The duration and sensitivity of antibody detection depended on test design and progression to high avidity. The sandwich test design of TAb assays, and RBD/S-based assays, resulted in higher sensitivity over time based on increasing avidity for S/RBD. These tests thus showed the highest and long-lasting sensitivity, with stable antibody titers throughout the 14-months observation period and no predictable detection endpoint. Up to 300 days pso, the sensitivities of IgG-S/RBD and IgA-S tests were stable before dropping by 10-16% at 430 days pso, while during this time, the antibody titers decreased moderately.
On the other hand, N-based assays were less sensitive than the corresponding S-based assays. Accordingly, they showed an early decline in antibody titers starting from day 120 pso. Due to its sandwich design, the sensitivity of TAb-N decreased only slightly at 430 days pso. The declining antibody titers suggested further decrease in its sensitivity. The decline in sensitivity was much faster after 120 days pso for IgG-N that eventually became insignificant after 240-300 days pso.
The sensitivity of IgM- RBD assays suggested that IgM was not suitable for predicting the accurate timing of infection. Its sensitivity was confined to 30-60 days pso, followed by a rapid decline which was not consistent as some individuals showed IgM persistently over time.
At 430 days pso, NAb targeting RBD showed consistently high or slightly increased base sensitivity of 90-94%, indicating a sustained duration of neutralization than shown in past research studies. Most patients achieved high antibody avidity of 76% after 12 months pso and 94% after 14 months pso. The avidity against immunogenic S and RBD slowly increased to more than 60% at 120 days pso, then stabilized before further increasing at 430 days pso. In contrast, avidity against N was low, with only 20-26% of patients showing high avidity.

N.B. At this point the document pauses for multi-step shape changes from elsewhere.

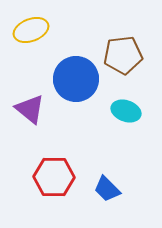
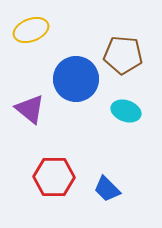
brown pentagon: rotated 12 degrees clockwise
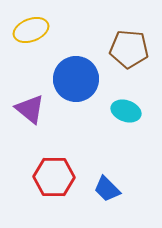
brown pentagon: moved 6 px right, 6 px up
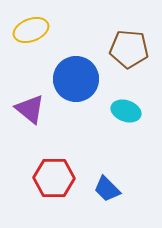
red hexagon: moved 1 px down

To summarize, at 30-60 days pso, sensitivities for IgG-S, TAb-N, TAb-S/RBD, IgG-N, IgA-S, IgM-RBD, and NAb was 89.7%, 99.5%, 96.6%, 94.3%, 80.9%, 76.9% and 92.8%, respectively. During follow-up 430 days pso, results showed that TAb-S/RBD increased slightly while TAb-N decreased slightly. Also, IgG-S and IgA-S decreased moderately, and NAb remained positive before slightly decreasing at 300 days pso. IgG-N decreased significantly from day 120 pso and IgM-RBD dropped after 30-60 days pso. Test specificities were ≥99%, except for IgA for which the test sensitivity was 96%. Steady high antibody avidity was observed against S and RBD in 94.3% of patients after 430 days pso. Based on the antibody-binding efficiency of the test design, these findings correlated with persistent antibody detection.
Conclusion
The study findings indicated that antibody detection showed a distinct pattern depending on the type of antibody detected, the target antigen, the test design, antibody avidity level, and COVID-19 severity. The duration of antibody responses was primarily driven by avidity progression for S/RBD and its exploitation by the respective test design. TAb assays, based on S/RBD, showed high sensitivity and persistent antibody detection for more than 14 months pso with consistent antibody titers.